Ab-initio error

Hi I’m getting this error when try to run ab-initio on NS data set:
Traceback (most recent call last):
File “cryosparc_master/cryosparc_compute/run.py”, line 115, in cryosparc_master.cryosparc_compute.run.main
File “cryosparc_master/cryosparc_compute/jobs/abinit/run.py”, line 316, in cryosparc_master.cryosparc_compute.jobs.abinit.run.run_homo_abinit
File “cryosparc_master/cryosparc_compute/engine/engine.py”, line 1194, in cryosparc_master.cryosparc_compute.engine.engine.process
File “cryosparc_master/cryosparc_compute/engine/engine.py”, line 1195, in cryosparc_master.cryosparc_compute.engine.engine.process
File “cryosparc_master/cryosparc_compute/engine/engine.py”, line 1136, in cryosparc_master.cryosparc_compute.engine.engine.process.work
File “cryosparc_master/cryosparc_compute/engine/engine.py”, line 421, in cryosparc_master.cryosparc_compute.engine.engine.EngineThread.compute_error
ValueError: Detected NaN values in engine.compute_error. 10445760 NaNs in total, 90 particles with NaNs.

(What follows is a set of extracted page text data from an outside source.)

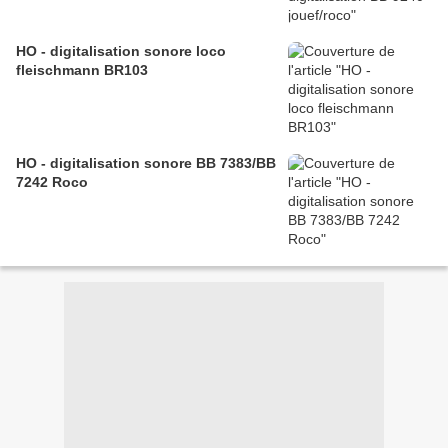
HO - digitalisation sonore loco
fleischmann BR103
HO - digitalisation sonore BB 7383/BB
7242 Roco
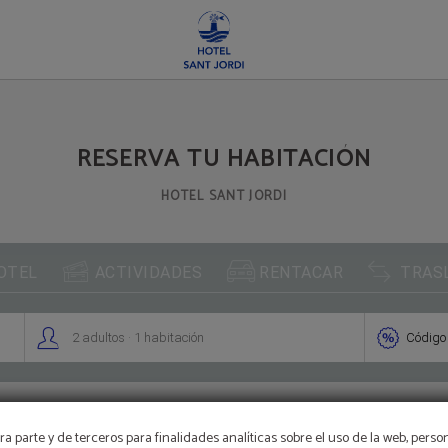
RESERVA TU HABITACIÓN
HOTEL SANT JORDI



OTEL
ACTIVIDADES
RENTACAR
TRAS
.


2
adultos
1
habitación
Código
OFERTÓN
a parte y de terceros para finalidades analíticas sobre el uso de la web, perso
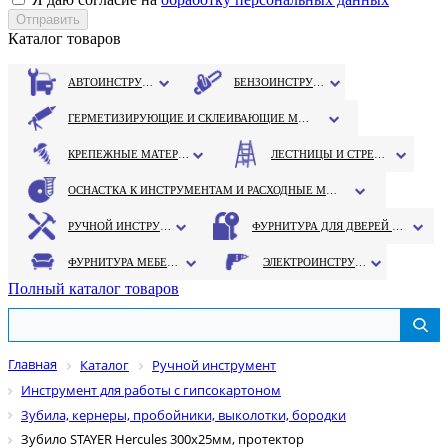
Каталог товаров
АВТОИНСТРУМЕНТ
БЕНЗОИНСТРУМЕНТ
ГЕРМЕТИЗИРУЮЩИЕ И СКЛЕИВАЮЩИЕ МАТЕРИАЛЫ
КРЕПЕЖНЫЕ МАТЕРИАЛЫ
ЛЕСТНИЦЫ И СТРЕМЯНКИ
ОСНАСТКА К ИНСТРУМЕНТАМ И РАСХОДНЫЕ МАТЕРИАЛЫ
РУЧНОЙ ИНСТРУМЕНТ
ФУРНИТУРА ДЛЯ ДВЕРЕЙ И ОКОН
ФУРНИТУРА МЕБЕЛЬНАЯ
ЭЛЕКТРОИНСТРУМЕНТ
Полный каталог товаров
Главная
Каталог
Ручной инструмент
Инструмент для работы с гипсокартоном
Зубила, кернеры, пробойники, выколотки, бородки
Зубило STAYER Hercules 300х25мм, протектор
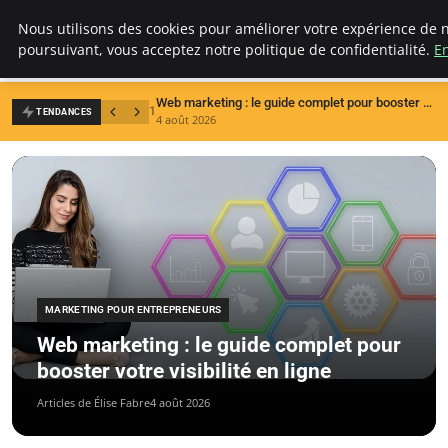
LECFCM
Nous utilisons des cookies pour améliorer votre expérience de n
poursuivant, vous acceptez notre politique de confidentialité.
En
Web marketing : le guide complet pour booster votre visibilité en ligne
1
2
TENDANCES
4 août 2026
3
MARKETING POUR ENTREPRENEURS
Web marketing : le guide complet pour
booster votre visibilité en ligne
Articles de Élise Fabre
4 août 2026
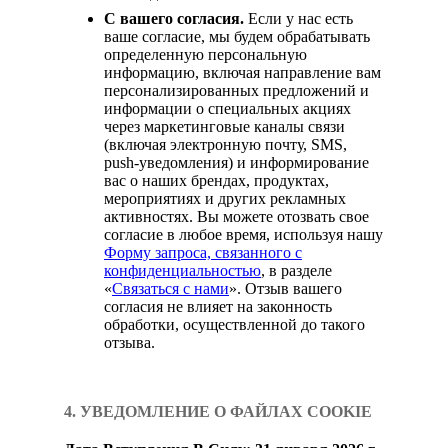
С вашего согласия.
Если у нас есть
ваше согласие, мы будем обрабатывать
определенную персональную
информацию, включая направление вам
персонализированных предложений и
информации о специальных акциях
через маркетинговые каналы связи
(включая электронную почту, SMS,
push-уведомления) и информирование
вас о наших брендах, продуктах,
мероприятиях и других рекламных
активностях. Вы можете отозвать свое
согласие в любое время, используя нашу
Форму запроса, связанного с
конфиденциальностью
, в разделе
«
Связаться с нами
». Отзыв вашего
согласия не влияет на законность
обработки, осуществленной до такого
отзыва.
4. УВЕДОМЛЕНИЕ О ФАЙЛАХ COOKIE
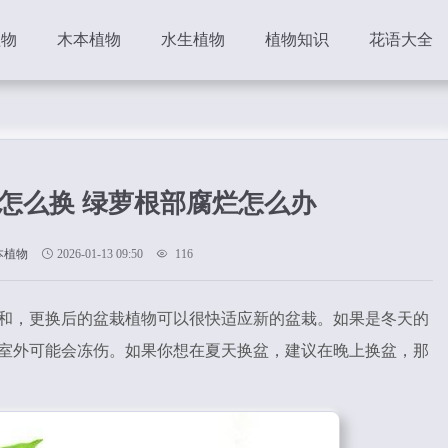
植物
木本植物
水生植物
植物知识
花语大全
怎么换 绿萝根部腐烂怎么办
本植物
2026-01-13 09:50
116
和，更换后的盆栽植物可以很快适应新的盆栽。如果是冬天的
室外可能会冻伤。如果你想在夏天换盆，建议在晚上换盆，那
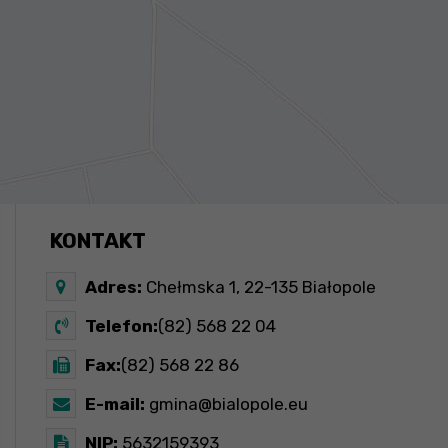
KONTAKT
Adres:
Chełmska 1, 22-135 Białopole
Telefon:
(82) 568 22 04
Fax:
(82) 568 22 86
E-mail:
gmina@bialopole.eu
NIP:
5632159393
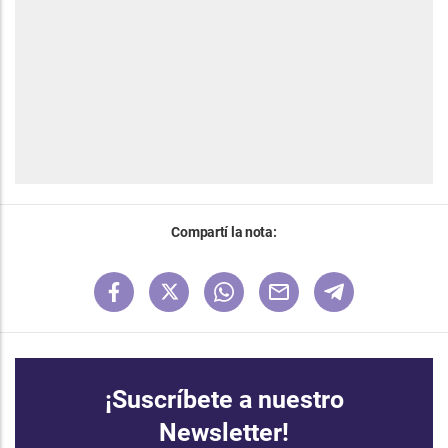
Compartí la nota:
¡Suscríbete a nuestro
Newsletter!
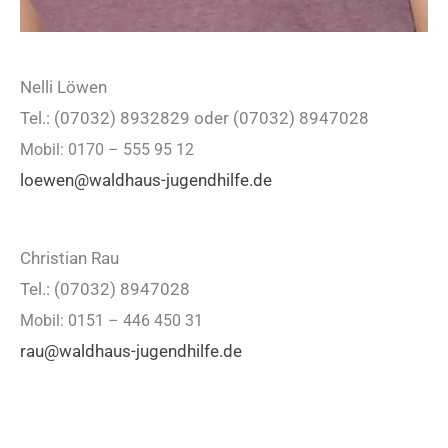
Nelli Löwen
Tel.: (07032) 8932829 oder (07032) 8947028
Mobil: 0170 – 555 95 12
loewen@waldhaus-jugendhilfe.de
Christian Rau
Tel.: (07032) 8947028
Mobil: 0151 – 446 450 31
rau@waldhaus-jugendhilfe.de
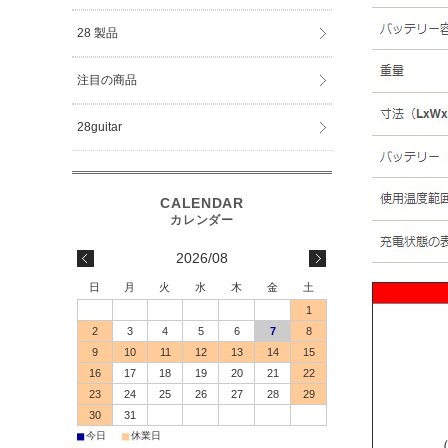
28 製品
注目の商品
28guitar
2026/08
日
月
火
水
木
金
土
1
2
3
4
5
6
7
8
9
10
11
12
13
14
15
16
17
18
19
20
21
22
23
24
25
26
27
28
29
30
31
■
■
今日
休業日
（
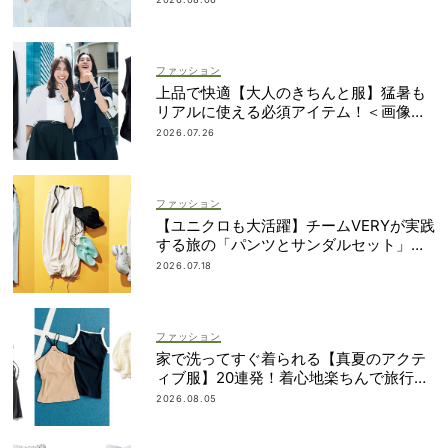
ファッション
上品で快適【大人のきちんと服】猛暑も
リアルに使える必須アイテム！＜画像集
＞
2026.07.26
ファッション
【ユニクロも大活躍】チームVERYが実践
する旅の「パンツとサンダルセット」最
適プラン
2026.07.18
ファッション
家で洗ってすぐ着られる【真夏のアクテ
ィブ服】20連発！着心地楽ちんで旅行・
帰省にも◎
2026.08.05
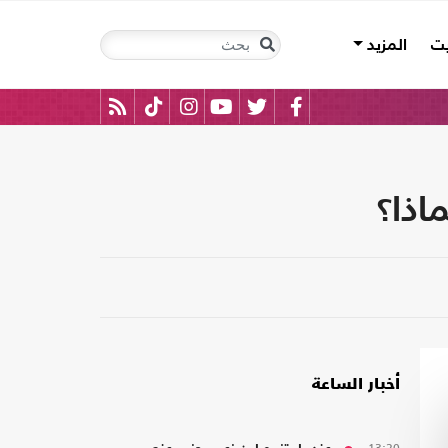
يت
المزيد
اذا؟
أخبار الساعة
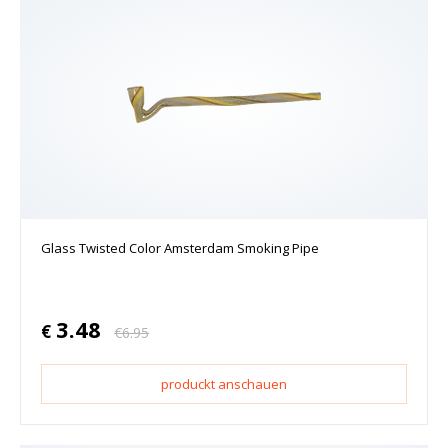
Glass Twisted Color Amsterdam Smoking Pipe
3.48
€
€
6.95
produckt anschauen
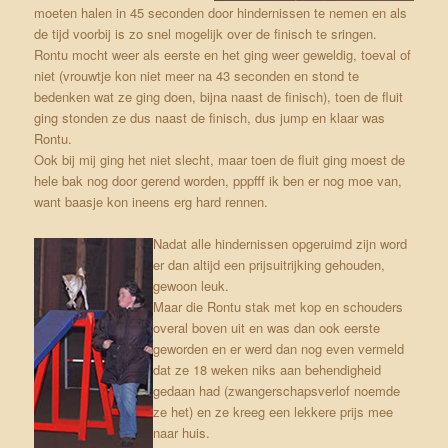
moeten halen in 45 seconden door hindernissen te nemen en als
de tijd voorbij is zo snel mogelijk over de finisch te sringen.
Rontu mocht weer als eerste en het ging weer geweldig, toeval of
niet (vrouwtje kon niet meer na 43 seconden en stond te
bedenken wat ze ging doen, bijna naast de finisch), toen de fluit
ging stonden ze dus naast de finisch, dus jump en klaar was
Rontu.
Ook bij mij ging het niet slecht, maar toen de fluit ging moest de
hele bak nog door gerend worden, pppfff ik ben er nog moe van,
want baasje kon ineens erg hard rennen.
Nadat alle hindernissen opgeruimd zijn word
er dan altijd een prijsuitrijking gehouden,
gewoon leuk.
Maar die Rontu stak met kop en schouders
overal boven uit en was dan ook eerste
geworden en er werd dan nog even vermeld
dat ze 18 weken niks aan behendigheid
gedaan had (zwangerschapsverlof noemde
ze het) en ze kreeg een lekkere prijs mee
naar huis.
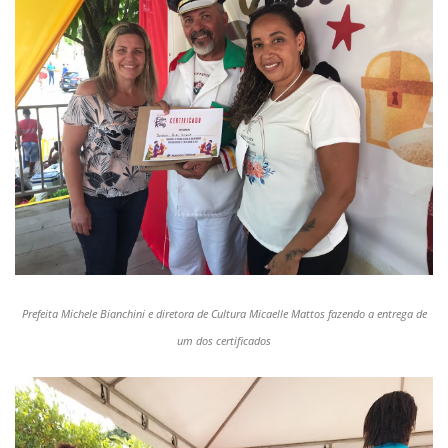
Prefeita Michele Bianchini e diretora de Cultura Micaelle Mattos fazendo a entrega de
um dos certificados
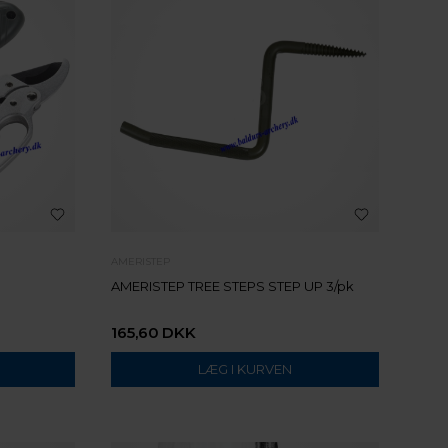
AMERISTEP
AMERISTEP TREE STEPS STEP UP 3/pk
165,60
DKK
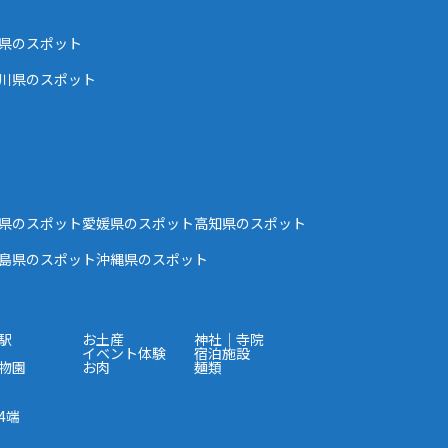
県のスポット
川県のスポット
県のスポット
愛媛県のスポット
高知県のスポット
島県のスポット
沖縄県のスポット
駅
お土産
神社｜寺院
イベント体験
宿泊施設
物園
お肉
麺類
4端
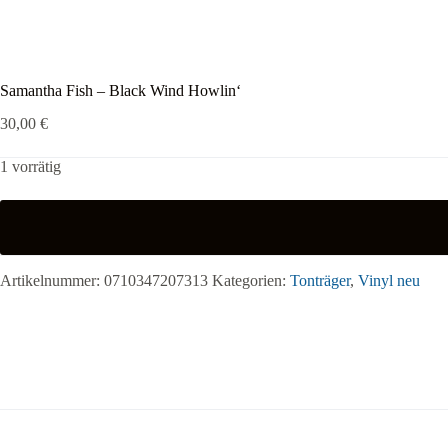
Samantha Fish – Black Wind Howlin‘
30,00
€
1 vorrätig
Artikelnummer:
0710347207313
Kategorien:
Tonträger
,
Vinyl neu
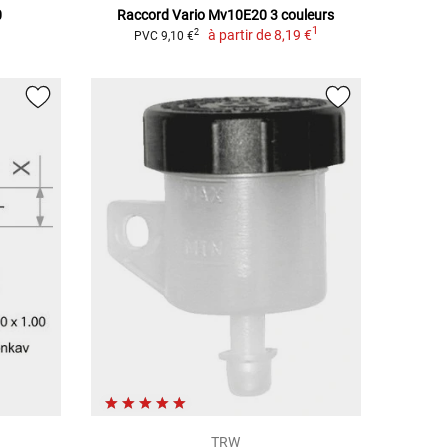
0
Raccord Vario Mv10E20 3 couleurs
1
à partir de
8,19 €
2
PVC 9,10 €
TRW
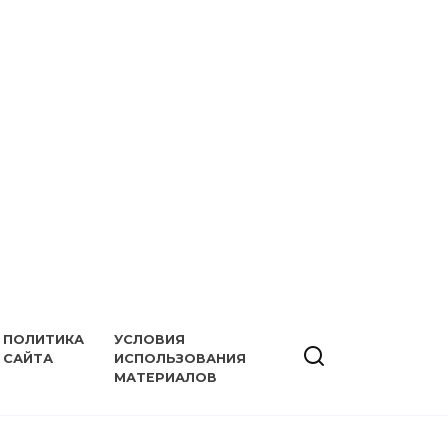
ПОЛИТИКА
УСЛОВИЯ
САЙТА
ИСПОЛЬЗОВАНИЯ
МАТЕРИАЛОВ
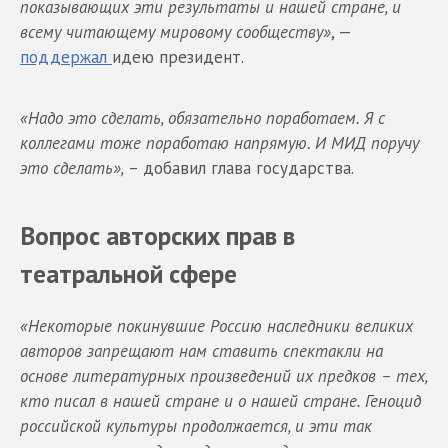
показывающих эти результаты и нашей стране, и
всему читающему мировому сообществу»
, —
поддержал
идею президент.
«Надо это сделать, обязательно поработаем. Я с
коллегами тоже поработаю напрямую. И МИД поручу
это сделать»,
– добавил глава государства.
Вопрос авторских прав в
театральной сфере
«Некоторые покинувшие Россию наследники великих
авторов запрещают нам ставить спектакли на
основе литературных произведений их предков – тех,
кто писал в нашей стране и о нашей стране. Геноцид
российской культуры продолжается, и эти так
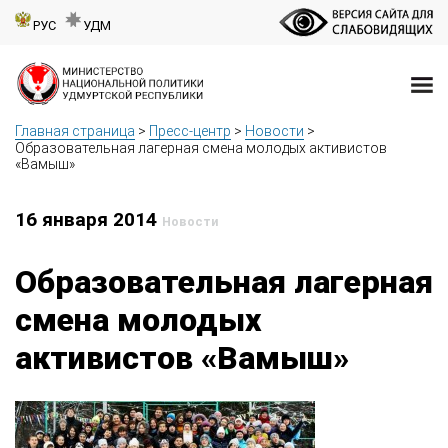
РУС
УДМ
Главная страница
>
Пресс-центр
>
Новости
>
Образовательная лагерная смена молодых активистов
«Вамыш»
16 января 2014
Новости
Образовательная лагерная
смена молодых
активистов «Вамыш»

I have run corrupt particle check on the same particles set and no corruption found.
The 2D look OK

Best,

@Elad What version of CryoSPARC do you use?

I’m using CryoSPARC 4.5.0

Thanks @Elad. Please can you post the output of the command

cryosparcm cli "get_job('P99', 'J199', 'job_type', 'version', 'instance_information', 'status',  'params_spec', 'errors_run')"

where P99 and J199 are replaced by the failed job’s project and job IDs, respectively.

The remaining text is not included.